Robin Sylvester teaches an old RatDog new tricks
by Adam Perry
RatDog was founded by singer-guitarist Bob Weir and stand-up bassist Rob Wasserman in the early ’90s and then cemented into Weir’s main working band when his Grateful Dead partner Jerry Garcia died in 1995. Most musicians who’ve come through the jam-rock scene over the years have been Bay Area stalwarts (from the late Vince Welnick of The Tubes and The Dead to Jay Lane of Les Claypool fame), but not nearly enough has been said about Robin Sylvester, a London-born multi-talented musician who replaced Wasserman in RatDog in 2003 and was actually an assistant engineer at Abbey Road Studios when The Beatles were recording there.

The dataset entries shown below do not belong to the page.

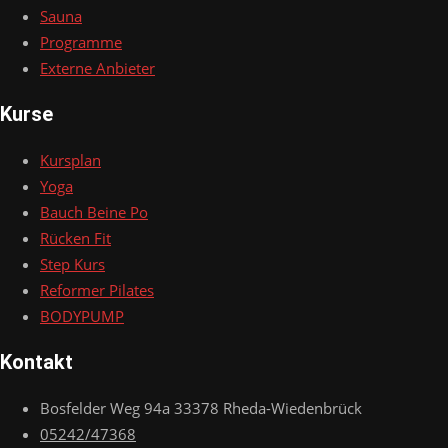
Sauna
Programme
Externe Anbieter
Kurse
Kursplan
Yoga
Bauch Beine Po
Rücken Fit
Step Kurs
Reformer Pilates
BODYPUMP
Kontakt
Bosfelder Weg 94a 33378 Rheda-Wiedenbrück
05242/47368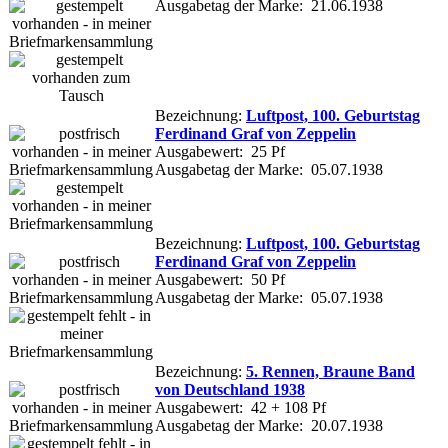
Ausgabetag der Marke: 21.06.1938
Bezeichnung:
Luftpost, 100. Geburtstag
Ferdinand Graf von Zeppelin
Ausgabewert: 25 Pf
Ausgabetag der Marke: 05.07.1938
Bezeichnung:
Luftpost, 100. Geburtstag
Ferdinand Graf von Zeppelin
Ausgabewert: 50 Pf
Ausgabetag der Marke: 05.07.1938
Bezeichnung:
5. Rennen, Braune Band
von Deutschland 1938
Ausgabewert: 42 + 108 Pf
Ausgabetag der Marke: 20.07.1938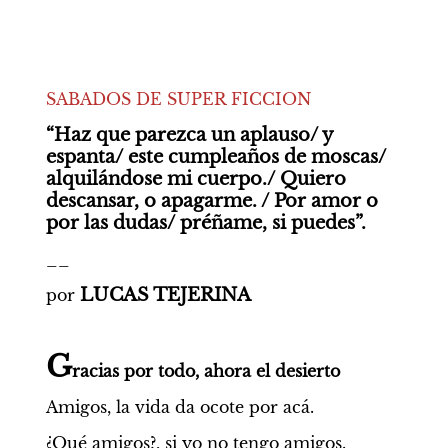
SABADOS DE SUPER FICCION
“Haz que parezca un aplauso/ y 
espanta/ este cumpleaños de moscas/ 
alquilándose mi cuerpo./ Quiero 
descansar, o apagarme. / Por amor o 
por las dudas/ préñame, si puedes”.
__
LUCAS TEJERINA
por 
G
racias por todo, ahora el desierto
Amigos, la vida da ocote por acá.
¿Qué amigos?, si yo no tengo amigos.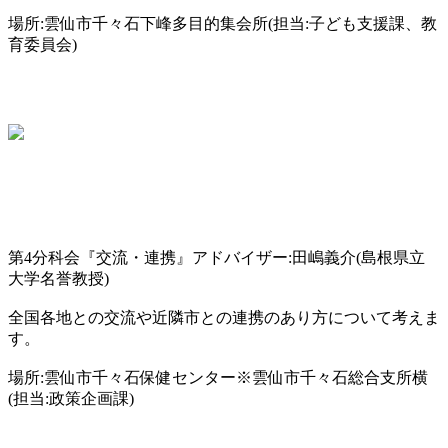
場所:雲仙市千々石下峰多目的集会所(担当:子ども支援課、教
育委員会)
第4分科会『交流・連携』アドバイザー:田嶋義介(島根県立
大学名誉教授)
全国各地との交流や近隣市との連携のあり方について考えま
す。
場所:雲仙市千々石保健センター※雲仙市千々石総合支所横
(担当:政策企画課)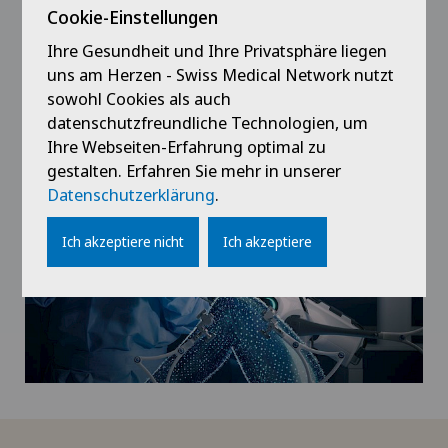
Cookie-Einstellungen
Ihre Gesundheit und Ihre Privatsphäre liegen
uns am Herzen - Swiss Medical Network nutzt
sowohl Cookies als auch
datenschutzfreundliche Technologien, um
Ihre Webseiten-Erfahrung optimal zu
gestalten. Erfahren Sie mehr in unserer
Datenschutzerklärung
.
Ich akzeptiere nicht
Ich akzeptiere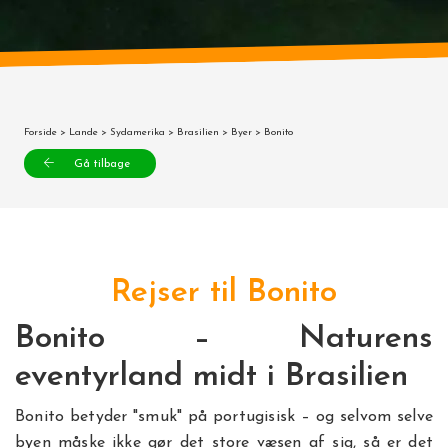
Forside
>
Lande
>
Sydamerika
>
Brasilien
>
Byer
> Bonito
Gå tilbage
Rejser til Bonito
Bonito – Naturens
eventyrland midt i Brasilien
Bonito betyder "smuk" på portugisisk – og selvom selve
byen måske ikke gør det store væsen af sig, så er det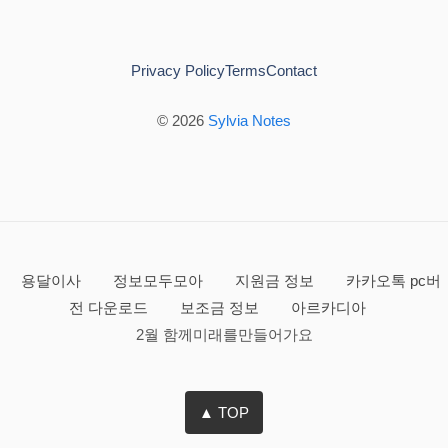
Privacy Policy
Terms
Contact
© 2026
Sylvia Notes
용달이사
정보모두모아
지원금 정보
카카오톡 pc버
전 다운로드
보조금 정보
아르카디아
2월 함께미래를만들어가요
▲ TOP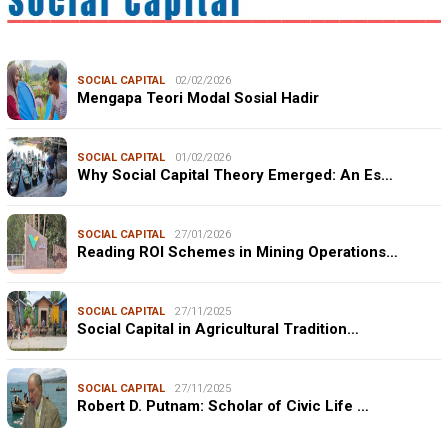
SOCIAL CAPITAL
02/02/2026
Mengapa Teori Modal Sosial Hadir
SOCIAL CAPITAL
01/02/2026
Why Social Capital Theory Emerged: An Es…
SOCIAL CAPITAL
27/01/2026
Reading ROI Schemes in Mining Operations…
SOCIAL CAPITAL
27/11/2025
Social Capital in Agricultural Tradition…
SOCIAL CAPITAL
27/11/2025
Robert D. Putnam: Scholar of Civic Life …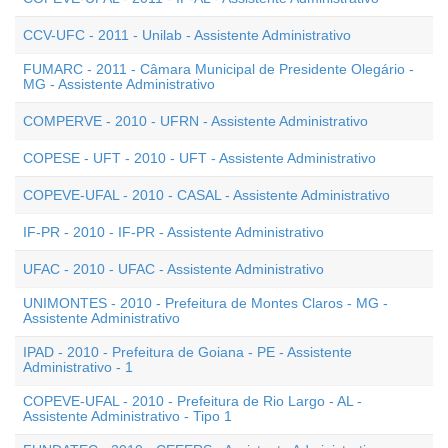
CCV-UFC - 2011 - Unilab - Assistente Administrativo
FUMARC - 2011 - Câmara Municipal de Presidente Olegário -
MG - Assistente Administrativo
COMPERVE - 2010 - UFRN - Assistente Administrativo
COPESE - UFT - 2010 - UFT - Assistente Administrativo
COPEVE-UFAL - 2010 - CASAL - Assistente Administrativo
IF-PR - 2010 - IF-PR - Assistente Administrativo
UFAC - 2010 - UFAC - Assistente Administrativo
UNIMONTES - 2010 - Prefeitura de Montes Claros - MG -
Assistente Administrativo
IPAD - 2010 - Prefeitura de Goiana - PE - Assistente
Administrativo - 1
COPEVE-UFAL - 2010 - Prefeitura de Rio Largo - AL -
Assistente Administrativo - Tipo 1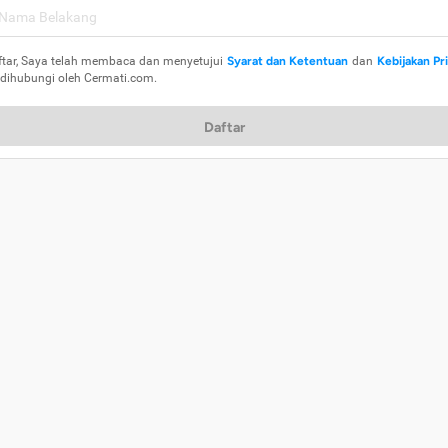
ftar, Saya telah membaca dan menyetujui
Syarat dan Ketentuan
dan
Kebijakan Pr
 dihubungi oleh Cermati.com.
Daftar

As a young drummer in San Francisco, I played a few benefit concerts with Sylvester. Our connection has been sporadic but sustained ever since, and in advance of RatDog’s performance at Chautauqua Auditorium this weekend, we talked a little about his amazing career.
Boulder Weekly: I want to know all about your experiences in the English rock scene as a young man and how you ended up in America. What bassists did you look up to as a kid and what were your first experiences as a touring musician like?
Robin Sylvester: As I grew up in north London in the ’60s, I was basically just waiting for the next Beatles record to come out, listening to R&B imports and greater British pop between. So the obvious bass influences would be McCartney, Duck Dunn and James Jamerson. Other big faves would include Rick Danko of The Band and Brian Wilson of The Beach Boys.
As a sound engineer, I heard good musicians every day throughout the first half of the ’70s. I started in 1969, at the peak of the “blues boom” over there, and watched things morph into prog-rock, roots-folk, singer-songwriter self-indulgence and more. The major labels all had budget lines and a lot of my clients were on such labels. Consequently, I had some early experiences re-mixing in their big studios, including the famous Abbey Road.
It was a great time. Those experiences to which you allude would fill a book. I look back at one period when I was working a lot at Trident Studios when Elton John and David Bowie were fighting for available time and Queen were waiting in the pub for everyone else to finish. Actually, they weren’t drinking much… but everybody else was! It could be downright dangerous to run into certain parties, like Keith Moon.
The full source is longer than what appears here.